What to do:
In the lines below, look for "efficace". Copy each line where it appears.

Start of Block

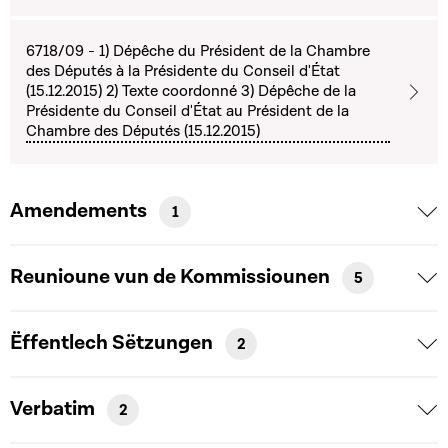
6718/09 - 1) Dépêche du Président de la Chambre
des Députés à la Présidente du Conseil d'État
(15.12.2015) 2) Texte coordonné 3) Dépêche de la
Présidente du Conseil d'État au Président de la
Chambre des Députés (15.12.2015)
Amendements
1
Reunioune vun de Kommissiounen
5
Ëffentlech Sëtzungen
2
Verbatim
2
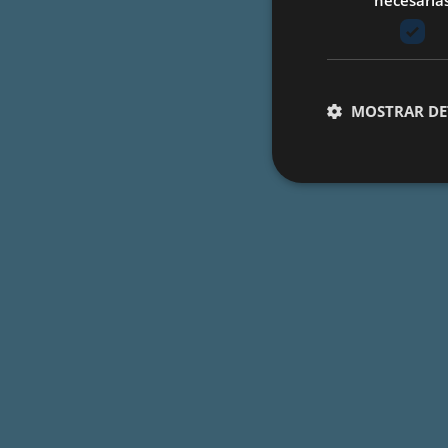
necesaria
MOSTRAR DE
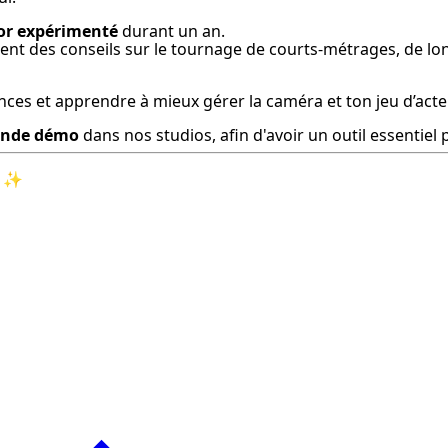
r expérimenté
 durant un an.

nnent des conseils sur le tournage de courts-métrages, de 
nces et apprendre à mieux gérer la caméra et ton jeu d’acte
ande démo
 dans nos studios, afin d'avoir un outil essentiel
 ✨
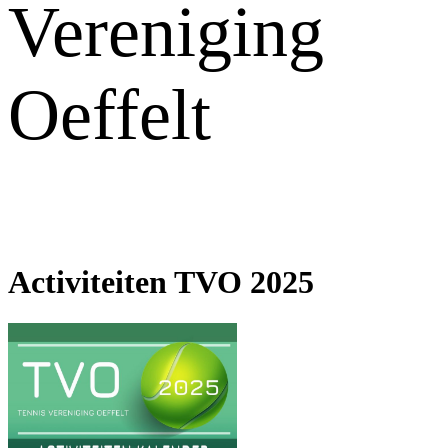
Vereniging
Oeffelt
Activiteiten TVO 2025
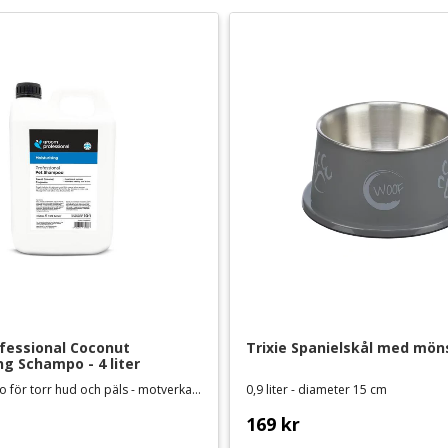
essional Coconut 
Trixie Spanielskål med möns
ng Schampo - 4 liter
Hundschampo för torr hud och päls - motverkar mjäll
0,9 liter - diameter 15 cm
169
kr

End of Block
Start of Block

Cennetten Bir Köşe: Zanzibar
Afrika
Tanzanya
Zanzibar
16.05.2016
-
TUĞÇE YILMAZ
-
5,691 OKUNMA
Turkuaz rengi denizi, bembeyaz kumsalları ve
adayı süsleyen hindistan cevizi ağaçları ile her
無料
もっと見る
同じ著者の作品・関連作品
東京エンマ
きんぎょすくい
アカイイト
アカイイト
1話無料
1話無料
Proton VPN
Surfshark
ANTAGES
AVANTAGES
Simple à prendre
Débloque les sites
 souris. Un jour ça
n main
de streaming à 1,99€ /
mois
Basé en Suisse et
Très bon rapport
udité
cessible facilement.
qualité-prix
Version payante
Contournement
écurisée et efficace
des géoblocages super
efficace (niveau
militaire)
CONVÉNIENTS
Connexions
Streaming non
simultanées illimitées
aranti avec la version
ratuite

End of Block
Start of Block

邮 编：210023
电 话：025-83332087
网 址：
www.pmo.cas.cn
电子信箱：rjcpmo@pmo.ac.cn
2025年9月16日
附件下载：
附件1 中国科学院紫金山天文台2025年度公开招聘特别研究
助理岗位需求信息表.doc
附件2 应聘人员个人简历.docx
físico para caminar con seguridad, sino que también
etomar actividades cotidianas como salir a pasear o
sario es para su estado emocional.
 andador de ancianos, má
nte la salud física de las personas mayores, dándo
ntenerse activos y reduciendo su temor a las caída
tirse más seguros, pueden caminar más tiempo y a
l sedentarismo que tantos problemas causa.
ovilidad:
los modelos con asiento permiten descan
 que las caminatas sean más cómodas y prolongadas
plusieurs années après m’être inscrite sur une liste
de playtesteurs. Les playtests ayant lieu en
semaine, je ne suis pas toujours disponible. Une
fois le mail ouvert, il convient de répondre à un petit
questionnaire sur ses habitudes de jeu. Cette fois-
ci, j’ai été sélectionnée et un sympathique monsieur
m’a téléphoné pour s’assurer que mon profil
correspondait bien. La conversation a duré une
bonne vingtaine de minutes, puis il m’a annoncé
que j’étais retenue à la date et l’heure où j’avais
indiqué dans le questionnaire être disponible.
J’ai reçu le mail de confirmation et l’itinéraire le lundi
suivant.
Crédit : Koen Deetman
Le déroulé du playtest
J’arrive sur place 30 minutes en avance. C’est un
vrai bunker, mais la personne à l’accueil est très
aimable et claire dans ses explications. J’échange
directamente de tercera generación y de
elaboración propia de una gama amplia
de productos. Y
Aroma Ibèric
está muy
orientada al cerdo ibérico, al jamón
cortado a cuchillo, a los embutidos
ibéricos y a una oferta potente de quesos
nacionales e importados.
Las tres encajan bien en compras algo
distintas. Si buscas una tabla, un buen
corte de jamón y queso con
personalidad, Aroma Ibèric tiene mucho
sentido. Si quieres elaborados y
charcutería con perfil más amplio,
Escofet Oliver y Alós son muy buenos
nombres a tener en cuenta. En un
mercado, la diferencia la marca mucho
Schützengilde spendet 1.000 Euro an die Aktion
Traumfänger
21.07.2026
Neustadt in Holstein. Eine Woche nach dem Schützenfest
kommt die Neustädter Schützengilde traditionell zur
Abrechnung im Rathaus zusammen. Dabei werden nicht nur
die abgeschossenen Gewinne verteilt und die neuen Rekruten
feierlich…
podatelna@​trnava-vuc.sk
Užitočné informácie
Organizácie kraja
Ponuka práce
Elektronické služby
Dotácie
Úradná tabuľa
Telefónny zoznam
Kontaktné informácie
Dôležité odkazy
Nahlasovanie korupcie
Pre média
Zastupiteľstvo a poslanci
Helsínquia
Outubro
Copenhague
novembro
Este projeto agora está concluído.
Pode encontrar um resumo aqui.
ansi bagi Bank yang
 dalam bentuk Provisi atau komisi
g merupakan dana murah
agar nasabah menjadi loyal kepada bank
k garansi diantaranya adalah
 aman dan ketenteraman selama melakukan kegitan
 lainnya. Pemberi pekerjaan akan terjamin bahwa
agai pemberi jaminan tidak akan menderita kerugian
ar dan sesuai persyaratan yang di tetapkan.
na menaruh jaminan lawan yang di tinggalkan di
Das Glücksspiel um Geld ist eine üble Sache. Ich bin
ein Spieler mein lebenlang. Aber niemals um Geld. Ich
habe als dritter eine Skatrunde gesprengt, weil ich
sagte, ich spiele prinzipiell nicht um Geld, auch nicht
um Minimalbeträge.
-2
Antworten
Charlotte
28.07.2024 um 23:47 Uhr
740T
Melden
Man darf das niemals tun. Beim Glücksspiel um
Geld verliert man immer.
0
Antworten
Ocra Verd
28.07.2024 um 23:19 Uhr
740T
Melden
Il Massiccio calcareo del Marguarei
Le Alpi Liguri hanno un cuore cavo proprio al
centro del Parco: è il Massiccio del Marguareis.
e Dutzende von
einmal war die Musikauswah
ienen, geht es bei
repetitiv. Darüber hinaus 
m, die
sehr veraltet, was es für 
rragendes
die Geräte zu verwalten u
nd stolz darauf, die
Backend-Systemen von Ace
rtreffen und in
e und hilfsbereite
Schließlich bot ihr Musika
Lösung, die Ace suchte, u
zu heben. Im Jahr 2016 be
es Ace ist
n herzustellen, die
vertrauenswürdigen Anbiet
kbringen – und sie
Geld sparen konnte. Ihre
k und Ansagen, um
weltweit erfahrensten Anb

End of Block

Exercise output:
écurisée et efficace
efficace (niveau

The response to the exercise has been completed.